On the tenth anniversary of his daughter’s death, Scott would go on NBC’s Today Show to say, “We’ve seen a lot of lives changed from her story and our program. Rachel’s Challenge has touched 13 million lives over the past ten years.”

In those ten years, there have been over 60 reported school shootings in the United States alone. Because of how common these types of events have become, schools have implemented protocols for these situations.

“Schools were the hub of the neighborhood. They were an open place. They were supposed to be inviting.” Dr. Michael A. Wanko, the current superintendent of Bayonne Schools, said. Wanko called the different security measures’ ‘mind-boggling.’

School funding has been spent on the bulletproof glass on windows, hiring more security officers, adding CCTV cameras, and placing metal detectors in main entryways. Others have replaced doors with ones that lock automatically when closed. Wanko would call these ‘mind-boggling.’

“There’s never enough safety protocols. We can always do better, but I’m glad that we have been implementing them in the past few years,” Sophomore teacher Thania Robles said,” Even though it’s pretty sad that they have to be implemented.”

Lockdown and active shooter drills have become an everyday practice throughout the country.
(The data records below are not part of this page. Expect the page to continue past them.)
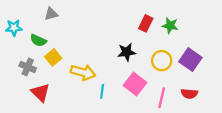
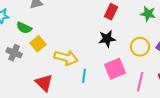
red rectangle: (146, 23) -> (111, 12), moved
pink square: (135, 84) -> (115, 69), turned 30
red triangle: (40, 93) -> (44, 83), moved

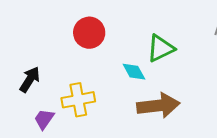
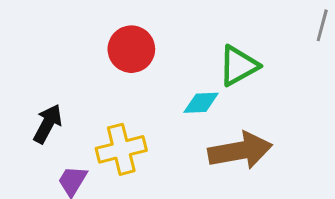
cyan diamond: (134, 72) -> (201, 103), turned -60

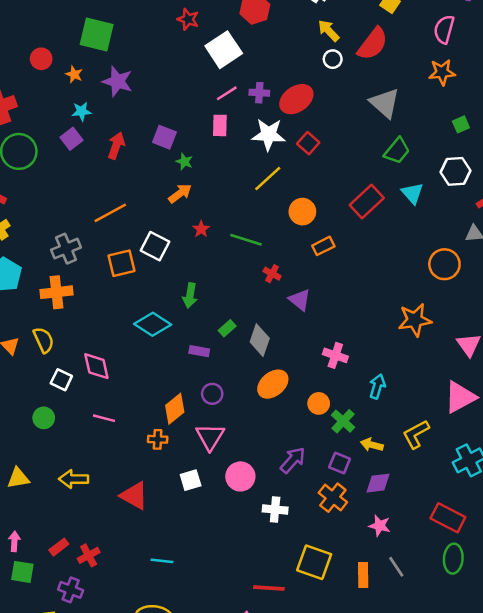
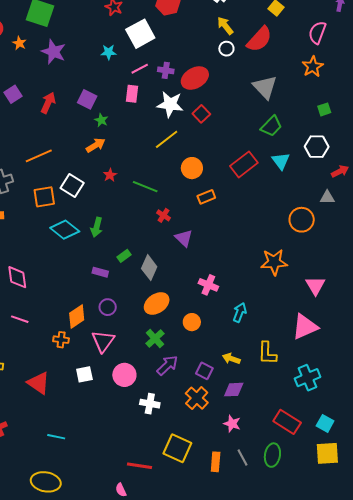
orange star: (442, 72) -> (313, 67), turned -30
cyan star: (81, 111) -> (109, 52), moved
cyan diamond: (153, 324) -> (65, 230), moved
green cross: (343, 421) -> (155, 339), moved
yellow L-shape: (416, 434) -> (267, 353), turned -65
green ellipse: (453, 559) -> (272, 455), moved

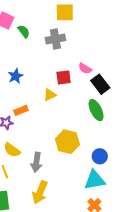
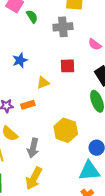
pink semicircle: (85, 68) -> (95, 44), moved
yellow triangle: (50, 95) -> (43, 83), moved
orange rectangle: (21, 110) -> (28, 105), moved

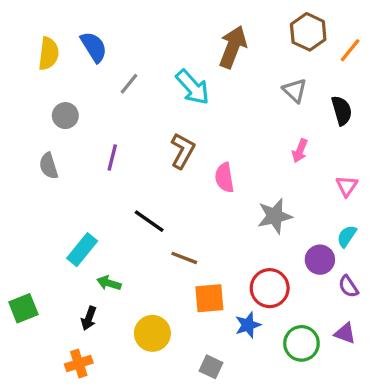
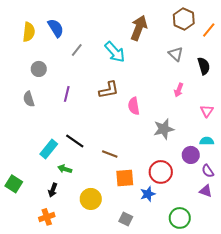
brown L-shape: (183, 151) -> (109, 90), turned 50
black line: (149, 221) -> (75, 141), moved
cyan semicircle: (347, 236) -> (207, 141), turned 56
green square: (23, 308) -> (14, 184), turned -36
purple triangle: (345, 333) -> (206, 191), moved
green circle: (301, 343) -> (180, 218), moved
In places like Rolla, Missouri, these drills are required to happen at least once in the school year. They include armed officers strolling the halls, students running, and others pretending to be injured or dead. 

During these drills, the school is placed on lockdown, something that has previously been practiced but has been occurring more and more often.
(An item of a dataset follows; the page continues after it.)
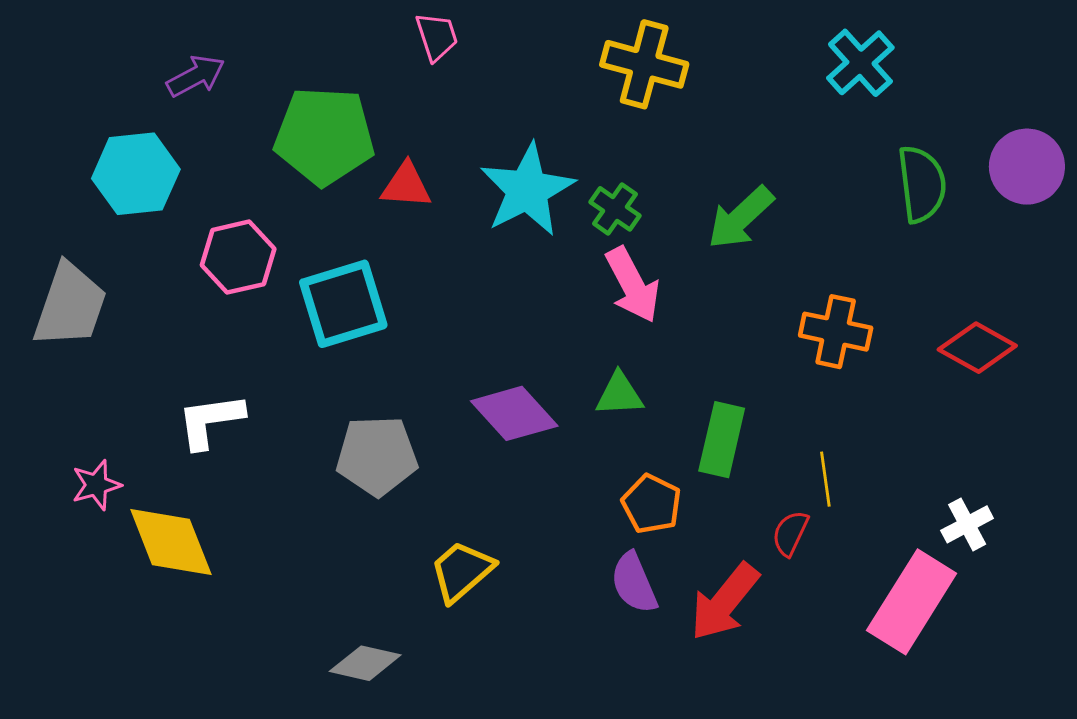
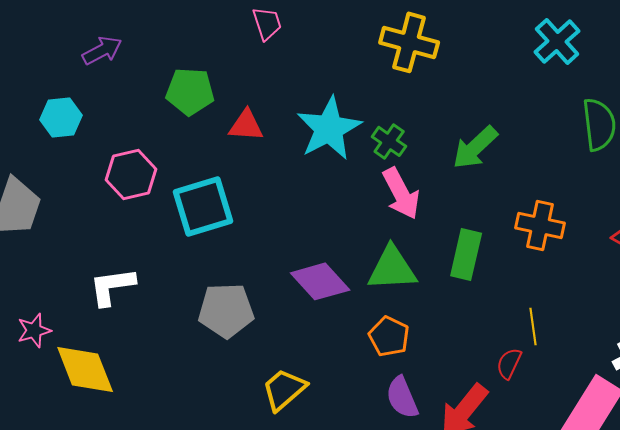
green pentagon: (324, 136) -> (190, 91), size x0.7
cyan hexagon: (136, 174) -> (61, 117), size x0.7
green triangle: (619, 394) -> (392, 268), size x1.5
green rectangle: (722, 440) -> (466, 254), moved
orange pentagon: (652, 504) -> (389, 336), moved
“I think that lockdowns are reasonable because it teaches kids about safety precautions and what they need to go through. They need to know how to, you know, stay safe.” Student Itzel Tovar said. 
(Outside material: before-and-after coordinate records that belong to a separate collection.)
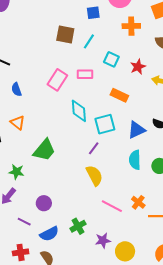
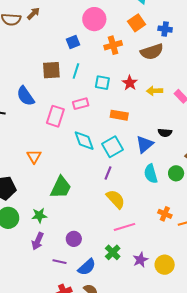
blue semicircle: (16, 89) -> (26, 96), moved, size x1.5
orange triangle: (18, 123) -> (34, 156), moved, turned 35
pink line: (112, 206) -> (124, 227), moved, turned -30

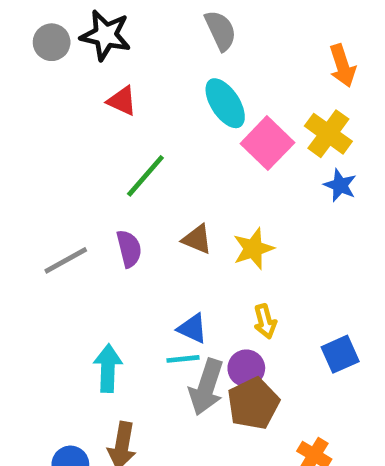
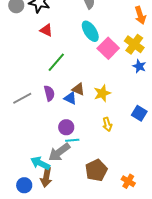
blue triangle: (192, 328) -> (70, 98), moved
blue square: (340, 354) -> (139, 113), moved, turned -35
cyan arrow: (108, 368) -> (40, 163), moved, turned -66
purple circle: (246, 368) -> (66, 127), moved
gray arrow: (206, 387) -> (59, 152), moved, turned 35
brown pentagon: (253, 403) -> (96, 170), moved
On occasion, schools are placed in lockdown due to a student or facility member making a threat. Many schools encourage students to report any violent or nonviolent threat they may overhear or have been told. The FBI recognizes that many shooters reveal their plans to their friends. This is known as leakage. 

“I would definitely report them because they’re still a threat. If you report it, you could save lives. You could stop something from happening before it ever happens.” Student Mariana Castillo believes that even if somebody is close to someone, such as their friend or family member, they are still a threat if they say something threatening. 

In 2007, Harrold Independent School District in Wilbarger County, Texas, began to arm its teachers and other faculty members with handguns. The selected employees must go through training, require a license before carrying, and pass psychological tests.

Junior Class President Winston Garza says that while it could be a good idea for teachers to carry, it’s not necessary. In his personal beliefs, he believes that teachers shouldn’t carry firearms because this is what we have security and police officers for. If they do their job correctly, there won’t be a need for any more safety precautions.

“The protocols should probably be reinforced since there is still a lot of school shootings monthly.” Mia ‘Onyx’ Mendoza said. “I think the protocols are a good thing because they can prevent a possible shooting and hopefully discourage students from doing those malevolent things.”